Natrapharm Inc., G.R. No. 197802, November 11, 2015).


4) Indigency Test
- Rooted in the Constitution ( “Access to Justice”)

- Sec. 21, Rule 3 of the Rules of Court:
“ A party may be authorized to litigate his action, claim or defense as an
indigent if the court, upon an ex parte application or hearing, is satisfied
that the party is one who has no money or property sufficient and
available
for food, shelter and basic necessities for himself and his family ”.

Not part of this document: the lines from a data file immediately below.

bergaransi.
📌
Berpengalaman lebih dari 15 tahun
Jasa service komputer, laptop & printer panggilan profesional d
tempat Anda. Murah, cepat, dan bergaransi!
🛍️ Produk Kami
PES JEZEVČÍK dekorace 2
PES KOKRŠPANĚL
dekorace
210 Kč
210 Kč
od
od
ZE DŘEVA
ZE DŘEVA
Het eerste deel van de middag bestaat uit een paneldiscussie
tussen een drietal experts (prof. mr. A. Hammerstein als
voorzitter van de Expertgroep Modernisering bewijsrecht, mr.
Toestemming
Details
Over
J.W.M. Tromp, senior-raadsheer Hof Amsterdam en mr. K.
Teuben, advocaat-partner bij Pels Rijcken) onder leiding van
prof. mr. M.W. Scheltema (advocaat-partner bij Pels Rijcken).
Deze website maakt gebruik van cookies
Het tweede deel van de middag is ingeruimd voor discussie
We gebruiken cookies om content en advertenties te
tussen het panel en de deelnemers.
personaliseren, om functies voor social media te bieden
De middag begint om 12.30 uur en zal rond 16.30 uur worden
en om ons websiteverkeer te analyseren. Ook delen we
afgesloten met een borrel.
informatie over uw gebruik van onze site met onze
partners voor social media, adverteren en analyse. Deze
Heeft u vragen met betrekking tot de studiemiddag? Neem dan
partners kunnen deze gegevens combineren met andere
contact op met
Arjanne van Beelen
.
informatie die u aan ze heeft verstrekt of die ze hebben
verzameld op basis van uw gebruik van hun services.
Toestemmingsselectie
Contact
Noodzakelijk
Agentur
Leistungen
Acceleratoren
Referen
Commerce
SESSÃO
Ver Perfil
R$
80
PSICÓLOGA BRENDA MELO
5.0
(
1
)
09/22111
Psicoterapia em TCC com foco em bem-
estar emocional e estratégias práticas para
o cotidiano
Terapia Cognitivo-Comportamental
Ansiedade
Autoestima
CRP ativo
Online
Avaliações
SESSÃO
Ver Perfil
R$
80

Section 19, Rule 41 as amended by A.M. No. 002-01- SC and A.M. No.
04-02-04 SC, however reads:
“Indigent Litigants exempt from payment of legal fees—Indigent
litigants a) whose gross income and that of their immediate family do
not exceed an amount double the monthly minimum wage of an
employee and b) who do not own real property with a fair market
declaration of more than PHP 300, 000.00 shall be exempt from the
payment of legal fees.”

May the foregoing provisions be reconciled?
Yes. In resolving the issue, the Supreme Court cited the case of Spouses
Algura vs. Local Government of the City of Naga in this manner:
When an application to litigate as an indigent is filed, the Court shall
scrutinize the Affidavits and supporting documents submitted by the
applicant to determine if there is compliance with the property and
income requirements under Section 19 of Rule 41. If the trial court
meets the income requirement, then it proceeds to grant the authority
to litigate as an indigent litigant.

However, if the court finds that one or both requirements have not
been met, then it would set a hearing to enable the applicant to prove
that he has no money or property sufficient for food, shelter and basic
necessities for himself and his family. In that same hearing, the adverse
party may adduce countervailing evidence.

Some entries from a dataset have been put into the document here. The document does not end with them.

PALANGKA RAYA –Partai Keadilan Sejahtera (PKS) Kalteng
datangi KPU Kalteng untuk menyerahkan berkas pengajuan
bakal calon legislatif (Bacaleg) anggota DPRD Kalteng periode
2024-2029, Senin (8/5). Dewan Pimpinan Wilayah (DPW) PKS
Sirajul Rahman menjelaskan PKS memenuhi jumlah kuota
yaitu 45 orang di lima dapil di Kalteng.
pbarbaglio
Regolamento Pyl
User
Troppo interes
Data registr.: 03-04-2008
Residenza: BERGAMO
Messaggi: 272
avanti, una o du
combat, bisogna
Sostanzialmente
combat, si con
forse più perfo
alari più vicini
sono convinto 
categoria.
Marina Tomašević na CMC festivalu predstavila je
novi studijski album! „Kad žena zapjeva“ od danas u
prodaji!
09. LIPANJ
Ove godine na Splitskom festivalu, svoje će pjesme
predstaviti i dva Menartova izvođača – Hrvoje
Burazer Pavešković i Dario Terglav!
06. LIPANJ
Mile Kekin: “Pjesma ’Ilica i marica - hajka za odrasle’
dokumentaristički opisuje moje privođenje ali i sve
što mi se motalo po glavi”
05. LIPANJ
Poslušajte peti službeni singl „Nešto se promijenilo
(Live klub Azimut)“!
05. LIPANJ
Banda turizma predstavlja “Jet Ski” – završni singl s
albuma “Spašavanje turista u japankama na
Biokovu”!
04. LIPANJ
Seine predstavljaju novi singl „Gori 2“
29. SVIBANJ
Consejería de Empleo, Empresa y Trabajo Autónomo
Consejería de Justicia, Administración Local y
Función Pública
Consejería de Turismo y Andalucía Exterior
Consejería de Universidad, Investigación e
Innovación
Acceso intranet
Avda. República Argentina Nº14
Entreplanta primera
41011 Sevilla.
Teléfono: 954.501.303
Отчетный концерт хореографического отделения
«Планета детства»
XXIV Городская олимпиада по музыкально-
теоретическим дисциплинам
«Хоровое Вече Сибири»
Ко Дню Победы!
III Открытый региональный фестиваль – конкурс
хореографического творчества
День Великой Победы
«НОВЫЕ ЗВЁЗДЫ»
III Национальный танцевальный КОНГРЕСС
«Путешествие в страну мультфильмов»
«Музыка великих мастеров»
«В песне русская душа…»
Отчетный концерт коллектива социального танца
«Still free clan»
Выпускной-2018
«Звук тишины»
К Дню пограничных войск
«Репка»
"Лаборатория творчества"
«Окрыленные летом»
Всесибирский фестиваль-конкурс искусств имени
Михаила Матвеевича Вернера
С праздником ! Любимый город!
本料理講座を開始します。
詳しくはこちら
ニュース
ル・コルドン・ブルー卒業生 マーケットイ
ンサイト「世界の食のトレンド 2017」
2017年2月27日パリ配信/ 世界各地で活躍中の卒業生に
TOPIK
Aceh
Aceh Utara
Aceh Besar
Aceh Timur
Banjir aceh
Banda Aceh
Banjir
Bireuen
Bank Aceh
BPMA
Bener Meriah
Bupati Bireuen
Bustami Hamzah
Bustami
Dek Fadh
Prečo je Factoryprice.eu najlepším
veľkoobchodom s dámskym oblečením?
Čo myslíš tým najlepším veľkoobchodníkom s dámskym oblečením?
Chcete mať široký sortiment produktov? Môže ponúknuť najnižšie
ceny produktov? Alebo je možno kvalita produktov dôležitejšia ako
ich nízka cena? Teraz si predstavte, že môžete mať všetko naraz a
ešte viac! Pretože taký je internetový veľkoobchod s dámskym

Note that any falsity in the Affidavit of the litigant or the disinterested
person shall be sufficient cause to dismiss the complaint or action or to
strike out the pleading of that party, without prejudice to whatever
criminal liability may have been incurred.

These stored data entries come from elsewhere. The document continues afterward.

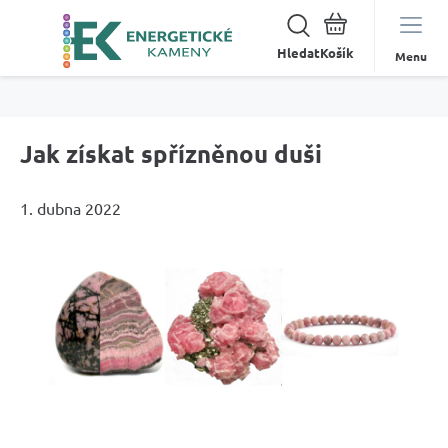
Hledat
Menu
Jak získat spřízněnou duši
1. dubna 2022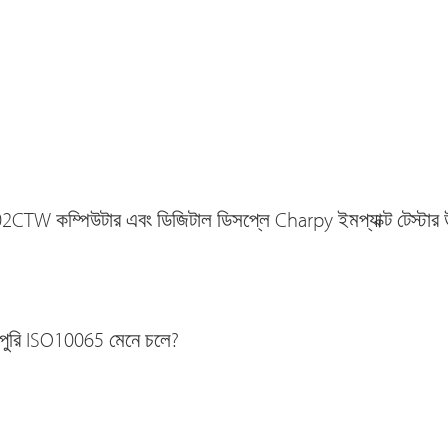
্পিউটার এবং ডিজিটাল ডিসপ্লে Charpy ইমপ্যাক্ট টেস্টার উচ্চতর
ুরোপুরি ISO10065 মেনে চলে?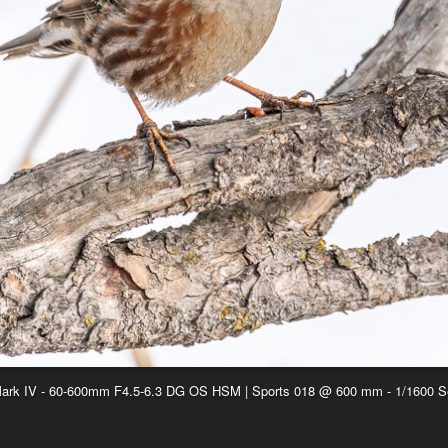
k IV - 60-600mm F4.5-6.3 DG OS HSM | Sports 018 @ 600 mm - 1/1600 Sek.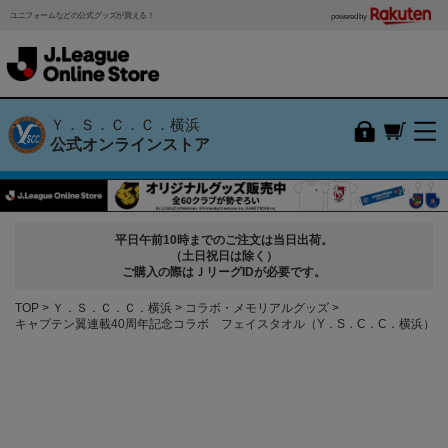
ユニフォームなどの公式グッズが買える！
powered by
Ｙ．Ｓ．Ｃ．Ｃ．横浜
公式オンラインストア
平日午前10時までのご注文は当日出荷。
（土日祝日は除く）
ご購入の際はＪリーグIDが必要です。
TOP
Ｙ．Ｓ．Ｃ．Ｃ．横浜
コラボ・メモリアルグッズ
キャプテン翼連載40周年記念コラボ フェイスタオル（Y．S．C．C．横浜）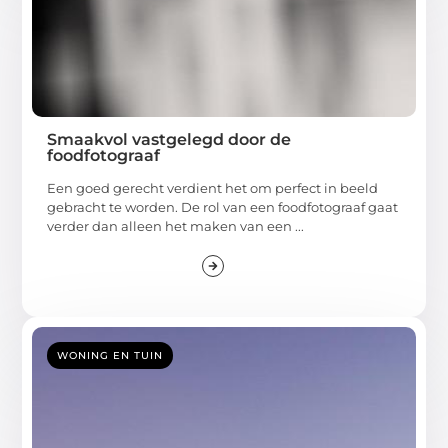
Smaakvol vastgelegd door de
foodfotograaf
Een goed gerecht verdient het om perfect in beeld
gebracht te worden. De rol van een foodfotograaf gaat
verder dan alleen het maken van een ...
WONING EN TUIN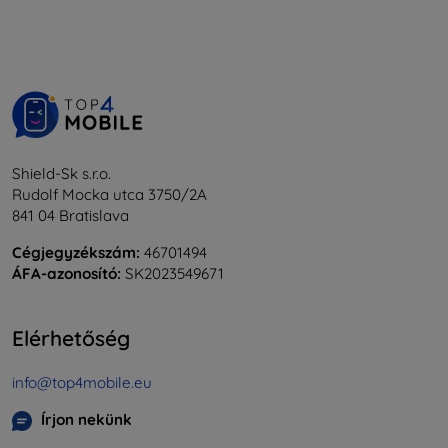
Shield-Sk s.r.o.
Rudolf Mocka utca 3750/2A
841 04 Bratislava
Cégjegyzékszám:
46701494
ÁFA-azonosító:
SK2023549671
Elérhetőség
info@top4mobile.eu
Írjon nekünk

-Issuance of a writ of execution,exception to Rule 39.



5) Attachment
-discharge can be effected by any of the following:
a)posting of counter-bond ( cash or surety);
b)improper or improvident issuance of the writ;
c)attachment bond is insufficient;
d) attachment bond is excessive.

- dissolution of the preliminary attachment does not result in the dissolution of the
attachment bond ( Phil-Air Conditioning Center vs. RCJ Lines and Rolando Abadilla,
Jr., G.R. No. 193821, November 23,2015)


6) Modes of Discovery (DIAPP)

-Through written interrogatories, a party may elicit from the adverse party facts or
matter that are relevant to the subject of the pending action. Like all the other modes of
discovery, the purpose of written interrogatories is to assist the parties in clarifying the
issues and in ascertaining the facts. On the other hand, the provision on Production and
Inspection of documents is intended not only to assist the parties but likewise to enable
the court to discover all the relevant and material facts in connection with the pending
subject matter ( Philhealth Insurance vs. Our Lady of Lourdes Hospital, G.R. No. 193158,
November 11, 2015).


-Written Interrogatories vis-à-vis the Judicial Affidavit Rule; submission of written
interrogatories a must ( Afulugencia vs. Metrobank, G.R.NO. 185145, February 5, 2014). A
party not served with written interrogatories may not be compelled t to give testimony in
open court, or give deposition pending appeal (id). This could be relaxed , however, by
good cause and to prevent failure of justice. ( Ng Meng Tam vs. Chinabank, G.R.No.
214054, August 5, 2015).

7) Deposition in a Civil case/ Conditional Examination or Deposition in a Criminal


Case ( People vs. Harry Go reiterating People vs Risos Vda De Manguerra, G.R.No.
185527, July 18,2012.

- Deposition in civil cases maybe conducted anywhere outside the court handling the case,
but not in criminal cases. The right to confrontation is a constitutional right that cannot be
taken away from the accused. The taking of deposition must be conducted only before the
court where the criminal case is pending.